Its Q2 global organic growth, at 8.3%, was in line with, though not quite as good as, that of many rival groups – Havas having reported 11.5%, Omnicom 11.3%, Publicis Groupe 10.3%. WPP’s growth was stronger proportionally than Interpublic, which posted 7.9% organic revenue growth. Dentsu reports on 12 August.
WPP followed Publicis, Interpublic and Omnicom in upgrading its full-year 2022 revenue forecast. The group, which owns Wunderman Thompson and EssenceMediacom, raised its previous 5.5%-6.5% organic growth guidance to 6%-7%.
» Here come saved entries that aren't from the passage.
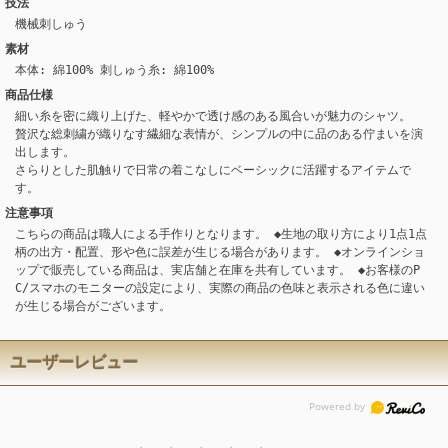
技法
機械刺しゅう
素材
本体: 綿100% 刺しゅう糸: 綿100%
商品仕様
細い糸を密に織り上げた、軽やかで透け感のある風合いが魅力のシャツ。
贅沢な総刺繍が織りなす繊細な表情が、シンプルの中に品のある佇まいを演
出します。
さらりとした肌触りで日常の着こなしにベーシックに活躍するアイテムで
す。
注意事項
こちらの商品は職人による手作りとなります。 ◆生地の取り方により1点1点
柄の出方・配置、形や色に誤差が生じる場合があります。 ◆オンラインショ
ップで販売している商品は、実店舗と在庫を共有しています。 ◆お客様のP
C/スマホのモニターの設定により、実際の商品の色味と表示される色に違い
が生じる場合がございます。
ユーザーレビュー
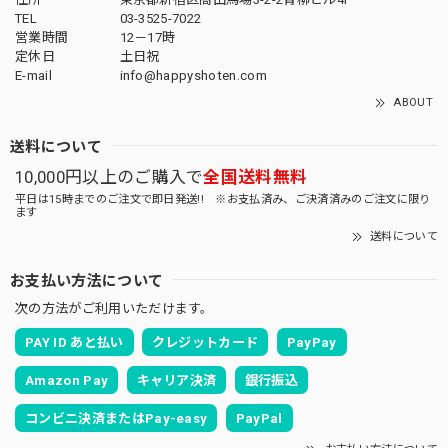
TEL
03-3525-7022
営業時間
12－17時
定休日
土日祝
E-mail
info@happyshoten.com
ABOUT
送料について
10,000円以上のご購入で
全国送料無料
平日は15時までのご注文で即日発送!! ※お支払済み、ご決済済みのご注文に限り
ます
送料について
お支払い方法について
次の方法がご利用いただけます。
PAY ID あと払い
クレジットカード
PayPay
Amazon Pay
キャリア決済
銀行振込
コンビニ決済またはPay-easy
PayPal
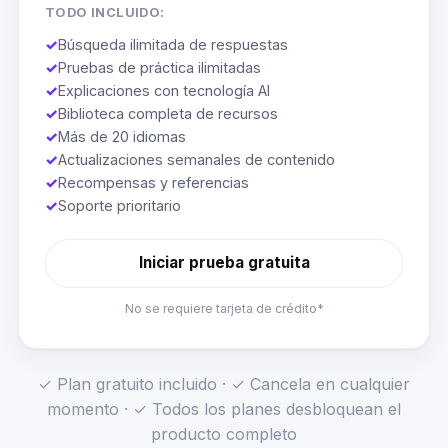
TODO INCLUIDO:
✓
Búsqueda ilimitada de respuestas
✓
Pruebas de práctica ilimitadas
✓
Explicaciones con tecnología AI
✓
Biblioteca completa de recursos
✓
Más de 20 idiomas
✓
Actualizaciones semanales de contenido
✓
Recompensas y referencias
✓
Soporte prioritario
Iniciar prueba gratuita
No se requiere tarjeta de crédito*
✓ Plan gratuito incluido · ✓ Cancela en cualquier
momento · ✓ Todos los planes desbloquean el
producto completo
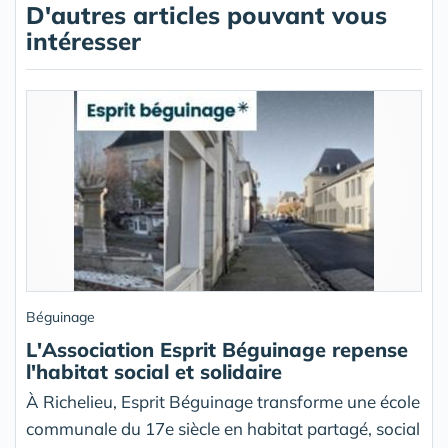
D'autres articles pouvant vous
intéresser
Béguinage
L'Association Esprit Béguinage repense
l'habitat social et solidaire
À Richelieu, Esprit Béguinage transforme une école
communale du 17e siècle en habitat partagé, social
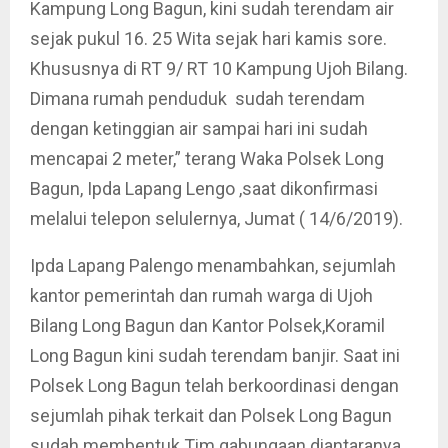
Kampung Long Bagun, kini sudah terendam air
sejak pukul 16. 25 Wita sejak hari kamis sore.
Khususnya di RT 9/ RT 10 Kampung Ujoh Bilang.
Dimana rumah penduduk sudah terendam
dengan ketinggian air sampai hari ini sudah
mencapai 2 meter,” terang Waka Polsek Long
Bagun, Ipda Lapang Lengo ,saat dikonfirmasi
melalui telepon selulernya, Jumat ( 14/6/2019).
Ipda Lapang Palengo menambahkan, sejumlah
kantor pemerintah dan rumah warga di Ujoh
Bilang Long Bagun dan Kantor Polsek,Koramil
Long Bagun kini sudah terendam banjir. Saat ini
Polsek Long Bagun telah berkoordinasi dengan
sejumlah pihak terkait dan Polsek Long Bagun
sudah membentuk Tim gabungaan diantaranya,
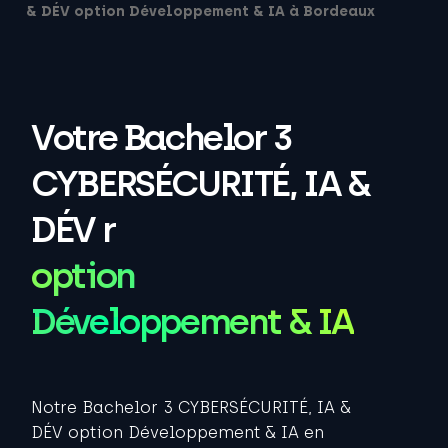
& DÉV option Développement & IA à Bordeaux
Votre Bachelor 3
CYBERSÉCURITÉ, IA &
DÉV r
option
Développement & IA
Notre
Bachelor 3 CYBERSÉCURITÉ, IA &
DÉV option Développement & IA
en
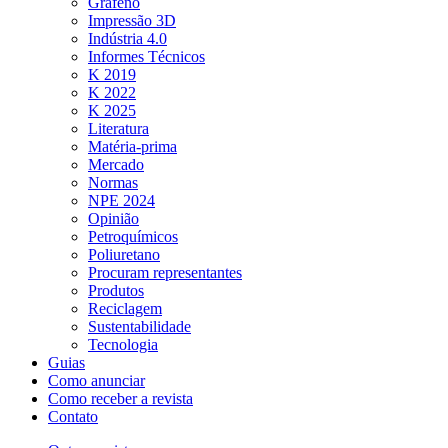
Grafeno
Impressão 3D
Indústria 4.0
Informes Técnicos
K 2019
K 2022
K 2025
Literatura
Matéria-prima
Mercado
Normas
NPE 2024
Opinião
Petroquímicos
Poliuretano
Procuram representantes
Produtos
Reciclagem
Sustentabilidade
Tecnologia
Guias
Como anunciar
Como receber a revista
Contato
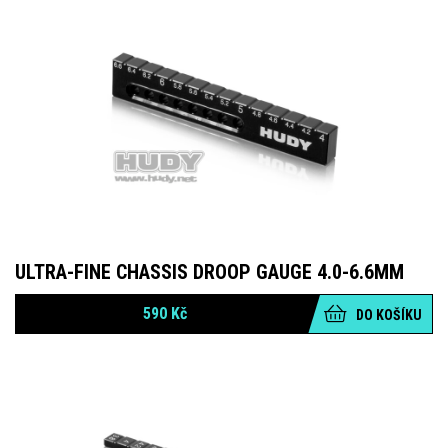
ULTRA-FINE CHASSIS DROOP GAUGE 4.0-6.6MM
590
Kč
DO KOŠÍKU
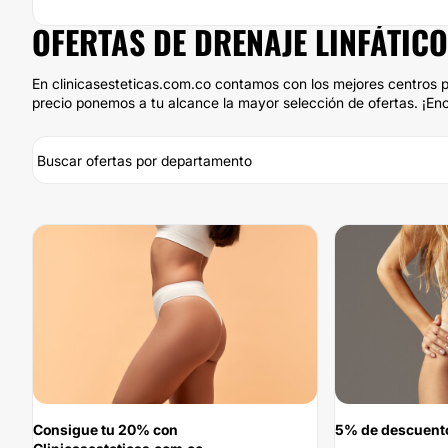
OFERTAS DE DRENAJE LINFÁTICO
En clinicasesteticas.com.co contamos con los mejores centros pa
precio ponemos a tu alcance la mayor selección de ofertas. ¡Enc
Consigue tu 20% con
5% de descuent
-20%
-5%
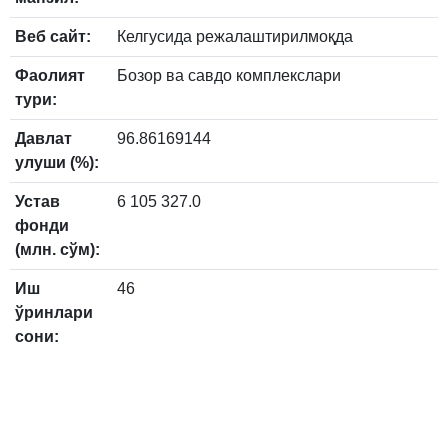
Веб сайт:
Келгусида режалаштирилмоқда
Фаолият
Бозор ва савдо комплекслари
тури:
Давлат
96.86169144
улуши (%):
Устав
6 105 327.0
фонди
(млн. сўм):
Иш
46
ўринлари
сони:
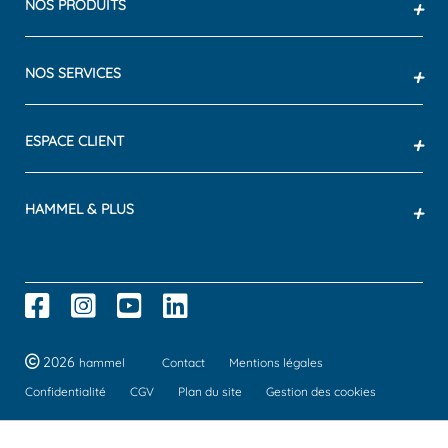
NOS PRODUITS
+
NOS SERVICES
+
ESPACE CLIENT
+
HAMMEL & PLUS
+
2026
hammel
Contact
Mentions légales
Confidentialité
CGV
Plan du site
Gestion des cookies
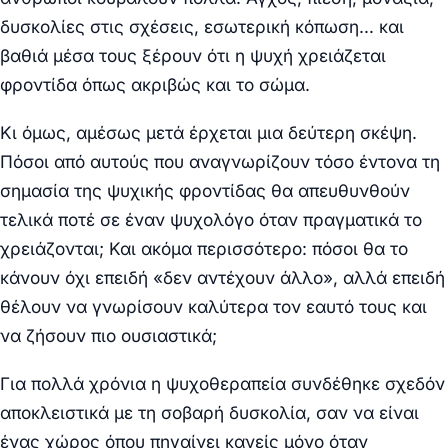
δυσκολίες στις σχέσεις, εσωτερική κόπωση… και
βαθιά μέσα τους ξέρουν ότι η ψυχή χρειάζεται
φροντίδα όπως ακριβώς και το σώμα.
Κι όμως, αμέσως μετά έρχεται μια δεύτερη σκέψη.
Πόσοι από αυτούς που αναγνωρίζουν τόσο έντονα τη
σημασία της ψυχικής φροντίδας θα απευθυνθούν
τελικά ποτέ σε έναν ψυχολόγο όταν πραγματικά το
χρειάζονται; Και ακόμα περισσότερο: πόσοι θα το
κάνουν όχι επειδή «δεν αντέχουν άλλο», αλλά επειδή
θέλουν να γνωρίσουν καλύτερα τον εαυτό τους και
να ζήσουν πιο ουσιαστικά;
Για πολλά χρόνια η ψυχοθεραπεία συνδέθηκε σχεδόν
αποκλειστικά με τη σοβαρή δυσκολία, σαν να είναι
ένας χώρος όπου πηγαίνει κανείς μόνο όταν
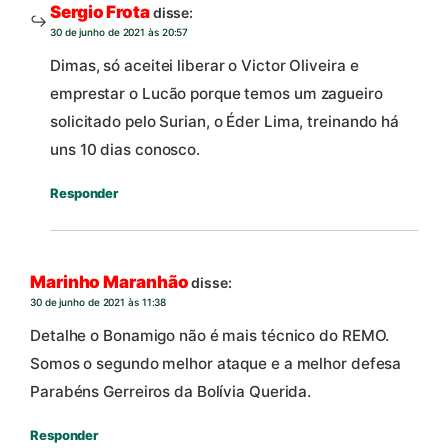
Sergio Frota
disse:
30 de junho de 2021 às 20:57
Dimas, só aceitei liberar o Victor Oliveira e
emprestar o Lucão porque temos um zagueiro
solicitado pelo Surian, o Éder Lima, treinando há
uns 10 dias conosco.
Responder
Marinho Maranhão
disse:
30 de junho de 2021 às 11:38
Detalhe o Bonamigo não é mais técnico do REMO.
Somos o segundo melhor ataque e a melhor defesa
Parabéns Gerreiros da Bolívia Querida.
Responder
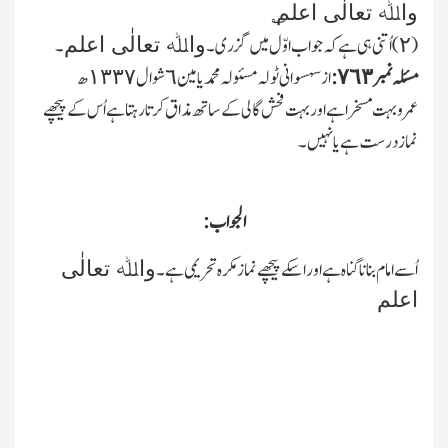
؎
واﷲ تعالٰی اعلم
(٢)اُتنی ہی ہے کہ جواب اوّل میں گزری۔
۔
واﷲ تعالٰی اعلم
مسئلہ نمبر ٧٦٣:
از سہسوانی ٹولہ مسئولہ محمد یامین ٦شوال ١٣٣٧ھ
عمرو بہت مسخرا ہے اور بہت فحش گالی کے ساتھ مذاق کرتا رہتا ہے اُس کے پیچھے
نماز درست ہے یا نہیں۔
الجواب:
اُسے امام بنانا گناہ ہے اور اسکے پیچھے نماز مکرہ تحریمی ہے۔
واﷲ تعالٰی
اعلم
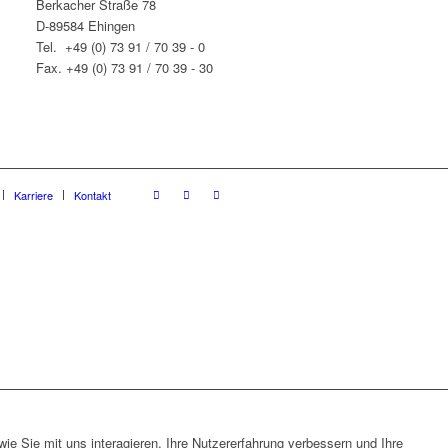
Berkacher Straße 78
D-89584 Ehingen
Tel. +49 (0) 73 91 / 70 39 - 0
Fax. +49 (0) 73 91 / 70 39 - 30
Karriere
Kontakt
e Sie mit uns interagieren, Ihre Nutzererfahrung verbessern und Ihre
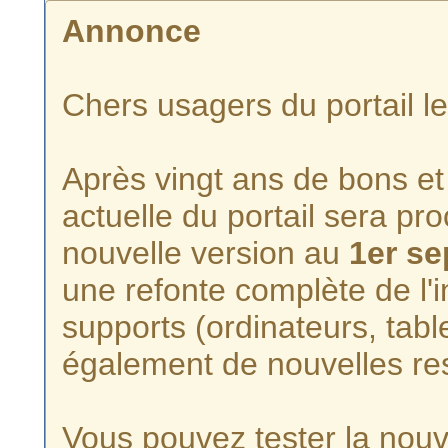
Annonce
Chers usagers du portail l
Après vingt ans de bons et 
actuelle du portail sera p
nouvelle version au
1er s
une refonte complète de l'i
supports (ordinateurs, tabl
également de nouvelles re
Vous pouvez tester la nouve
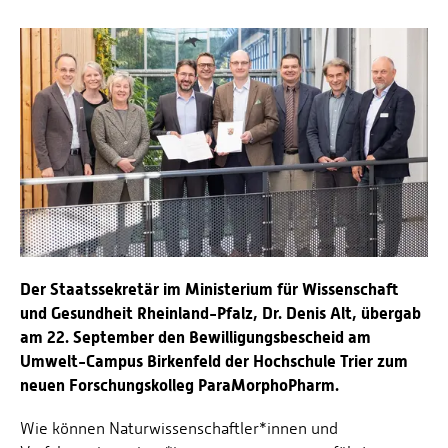
Personalvertretungen
Schwerbehindertenvertretungen
Informationssicherheit
Personalentwicklung
Personensuche
Der Staatssekretär im Ministerium für Wissenschaft
und Gesundheit Rheinland-Pfalz, Dr. Denis Alt, übergab
am 22. September den Bewilligungsbescheid am
Umwelt-Campus Birkenfeld der Hochschule Trier zum
neuen Forschungskolleg ParaMorphoPharm.
Wie können Naturwissenschaftler*innen und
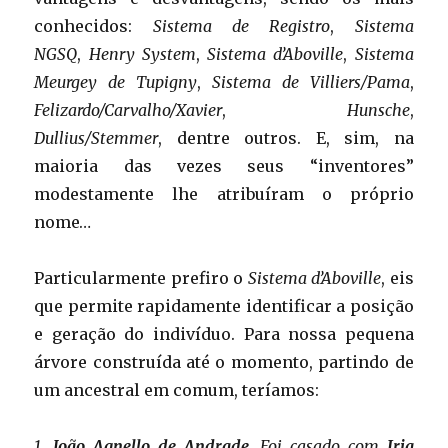
conhecidos:
Sistema de Registro
,
Sistema
NGSQ
,
Henry System
,
Sistema d’Aboville
,
Sistema
Meurgey de Tupigny
,
Sistema de Villiers/Pama
,
Felizardo/Carvalho/Xavier
,
Hunsche
,
Dullius/Stemmer
, dentre outros. E, sim, na
maioria das vezes seus “inventores”
modestamente lhe atribuíram o próprio
nome…
Particularmente prefiro o
Sistema d’Aboville
, eis
que permite rapidamente identificar a posição
e geração do indivíduo. Para nossa pequena
árvore construída até o momento, partindo de
um ancestral em comum, teríamos:
1.
João Agnello de Andrade
. Foi casado com
Iria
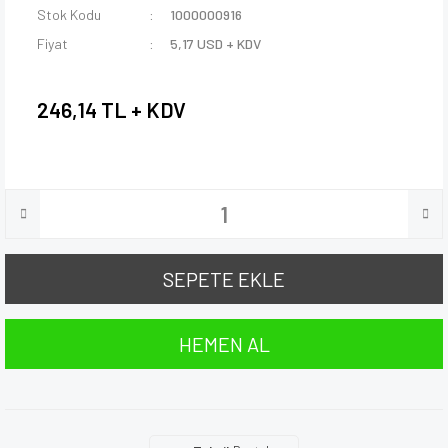
Stok Kodu
1000000916
Fiyat
5,17 USD + KDV
246,14 TL + KDV
SEPETE EKLE
HEMEN AL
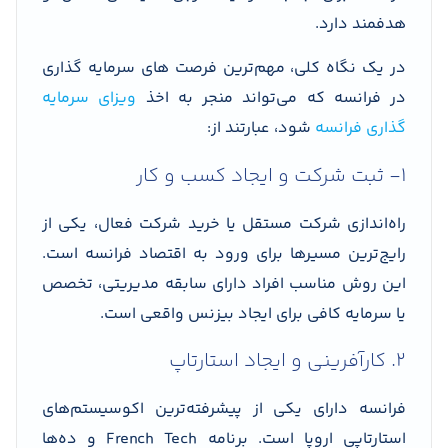
هدفمند دارد.
در یک نگاه کلی، مهم‌ترین فرصت های سرمایه گذاری
در فرانسه که می‌تواند منجر به اخذ
ویزای سرمایه
گذاری فرانسه
شود، عبارتند از:
۱- ثبت شرکت و ایجاد کسب و کار
راه‌اندازی شرکت مستقل یا خرید شرکت فعال، یکی از
رایج‌ترین مسیرها برای ورود به اقتصاد فرانسه است.
این روش مناسب افراد دارای سابقه مدیریتی، تخصص
یا سرمایه کافی برای ایجاد بیزنس واقعی است.
۲. کارآفرینی و ایجاد استارتاپ
فرانسه دارای یکی از پیشرفته‌ترین اکوسیستم‌های
استارتاپی اروپا است. برنامه French Tech و ده‌ها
It also upgraded its headline operating profit margin by about 0.5 percentage points, despite costs increasing on the back of a 16.7% rise in staff costs, excluding incentives, to £3.8 billion.
The rise was due to WPP boosting staff numbers by 11,000 since 30 June last year, taking it to 115,000 employees globally at the same date in 2022, as it built its workforce back up from the pandemic.
It also reflected the full-year impact of salary reviews conducted in June 2021. However, the generous cash bonus distribution of the first half of 2021, totalling £200 million, was reduced to £93.5 million.
That staff costs grew faster than revenues is notable in the context of similar developments at former WPP chief executive Sir Martin Sorrell’s new venture, S4 Capital, which blamed the phenomenon for a £30 million profit forecast downgrade.
Although in contrast, WPP upgraded its profit margin forecast. Despite this, the WPP share price fell as much as 7% this morning as investors digested the results.
Read hailed the group’s new-business performance, with Q2 seeing what he said were “significant assignment wins” from Audi, which Ogilvy won in the US), Audible, Danone and Nationwide.
He also highlighted that the group is “onboarding Coca-Cola at pace” after emerging with the lion’s share of business from the soft-drinks group’s monster $4 billion integrated review last November.
“During the first half, we unveiled the first consistent, global ad platform for Sprite, with the ‘Heat happens’ campaign, which will be rolled out across 200 markets,” Read said.
While restating his ambition to make WPP “the most creative company in the world”, Read also trumpeted its success in the “high-growth” areas of experience, commerce and technology.
These accounted for 39% of its global integrated agencies revenues, excluding Group M, compared with 35% in 2019.